Acho que é bom ficar atento para não deixar nenhum artista disparar muito na frente dos demais, a menos que se tenha várias obras dele na mão, aí dependendo o tipo de leilão de cada uma delas e da quantidade de dinheiro acumulado pode ser uma boa.

Como você deve ter percebido, todas as ações em Modern Art devem levar em consideração uma série de fatores que estão em constante mudança durante toda a partida, isso é o que faz dele um jogo incrível, em minha opinião. É difícil que alguém tenha dúvidas quanto a regras durante a partida, o máximo que ocorre é o jogador esquecer o tipo de leilão discriminado por determinado ícone. Faz falta uma carta de referência individual, aí o manual acaba rodando de mão em mão.

Manual passa de mão em mão por falta de cartas de referência individuais.

Modern Art é um jogo bastante rápido e que permite boas reviravoltas, nada está definido até o final. A experiência no jogo faz diferença, mas nada que gere um tipo de disparidade que leve a frustração. Durante toda a partida, o jogo não te deixa ter aquela sensação de “não tem mais jeito, já perdi”. Por mais que um jogador possa ficar perdido no início, escolhendo as cartas meio que aleatoriamente, depois da segunda rodada é quase certo que ele comece a entender a lógica do jogo.

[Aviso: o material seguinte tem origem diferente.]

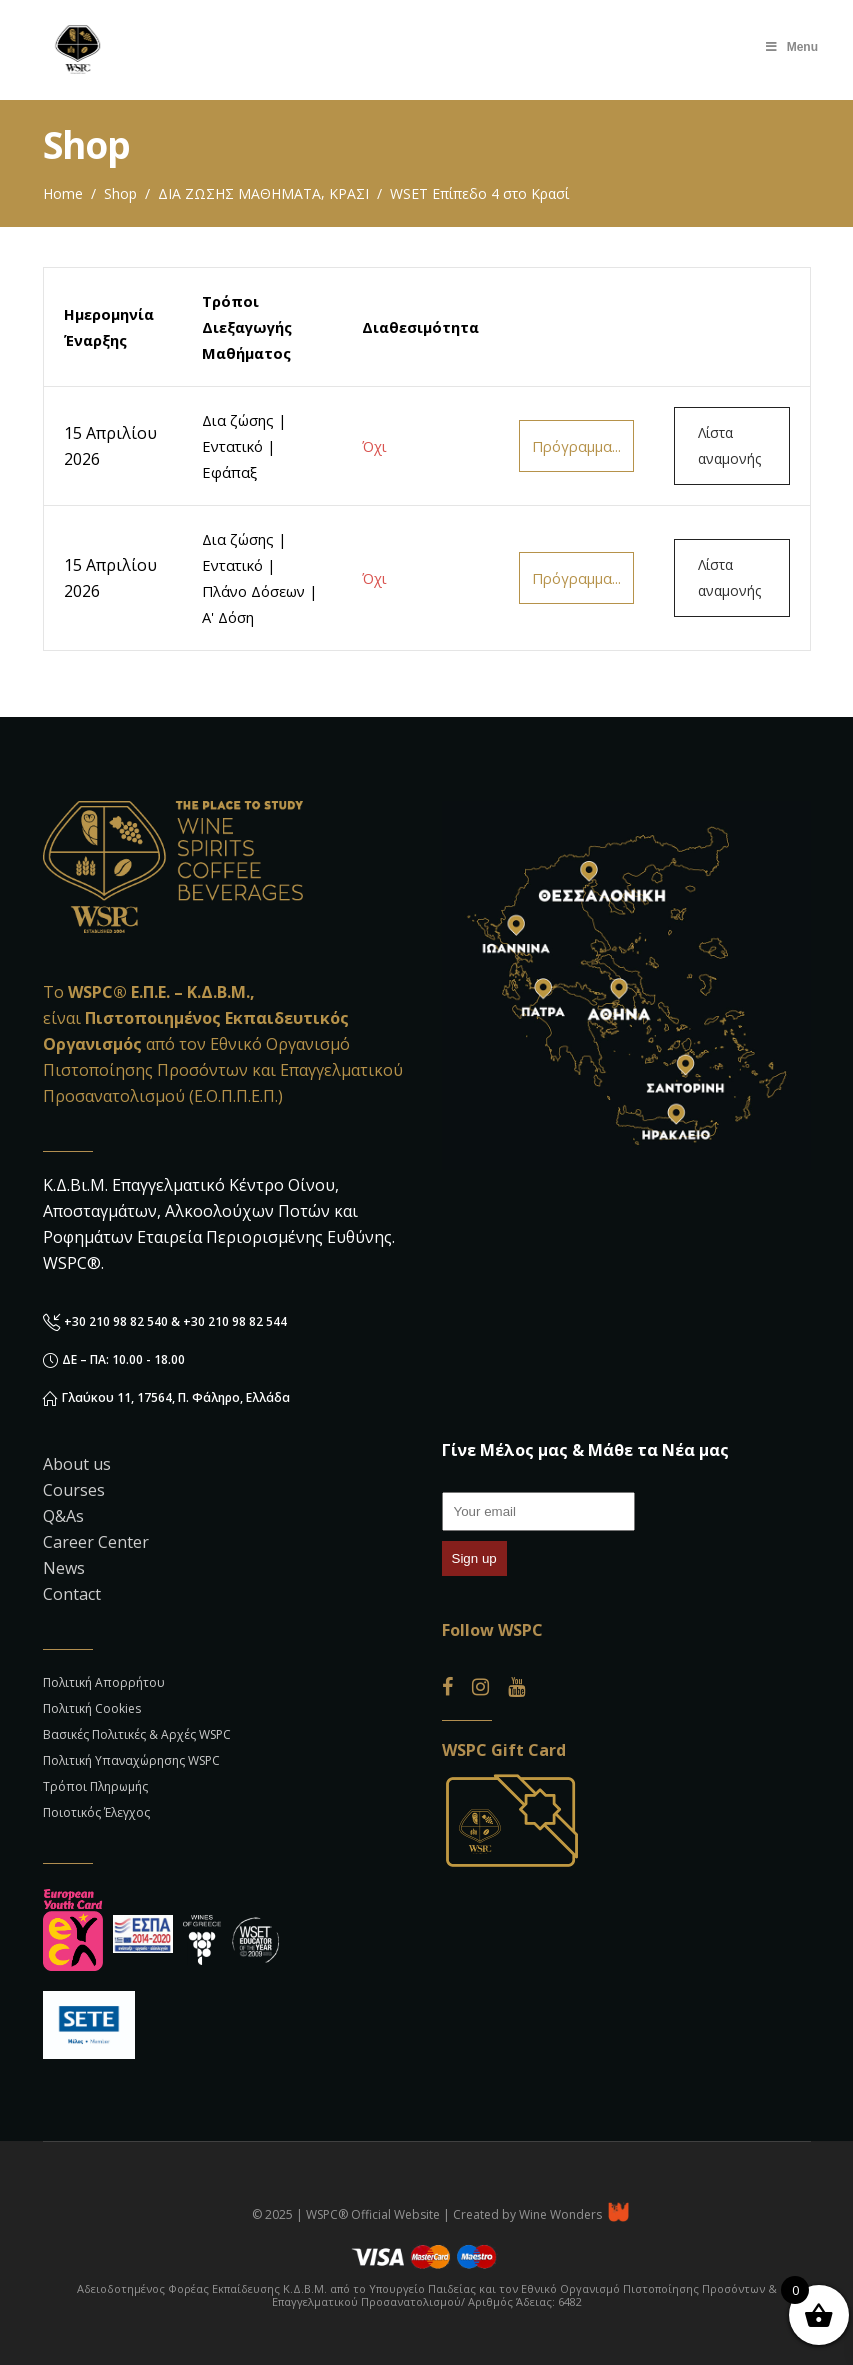  I want to click on ΚΡΑΣΙ, so click(349, 193).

Acho que Modern Art foi um dos jogos de entrada mais agradáveis que joguei não apenas este ano, mas talvez em todo o meu tempo de hobby. Ele tem um conjunto de regras simples que gera uma série de situações que permitem aos jogadores atuarem em variados níveis estratégicos sem ocorram exclusões, todos se mantêm ativos durante toda a partida.

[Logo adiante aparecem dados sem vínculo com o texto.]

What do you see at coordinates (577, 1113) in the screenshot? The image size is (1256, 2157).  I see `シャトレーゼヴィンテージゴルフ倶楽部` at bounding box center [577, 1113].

Além disso, Modern Art é visualmente muito agradável, mesmo para aquele que não admiram esse tipo de arte. Eu mesma não sou fã, preferiria obras de autores de outros estilos. Os biombos com imagens de museus famosos são bem bonitos, o representante brasileiro é o MASP. Os tokens de dinheiro são bem práticos, já que os jogadores precisam ficar trocando os valores o tempo todo.

Biombos com imagem de museus famosos.
Simples e eficientes: tokens ao invés de notas.

Dos cinco artistas, quatro são brasileiros, e apenas um é estrangeiro. Só as páginas iniciais do manual são de regras, o restante é um artbook com uma breve biografia e mostrando um pouco mais sobre suas obras. Aproveito para deixar aqui também os links para as páginas dos artistas para quem tiver interesse em conhecer mais, basta clicar no nome: Manuel Carvalho, Ramon Martins, Daniel Melim, Rafael Silveira e Sigrid Thaler.

Artbook muito bacana que vem junto com o manual.
Lembra aqueles catálogos que a gente recebe em exposições. Eu colecionava quando era mais nova. 🙂

Modern Art está disponível na Game Of Boards por R$130. Uma ótima opção de um jogo não apenas bonito, mas extremamente divertido. Pode ser até mesmo um presente para apresentar alguém ao hobby, principalmente se a pessoa for ligada em arte.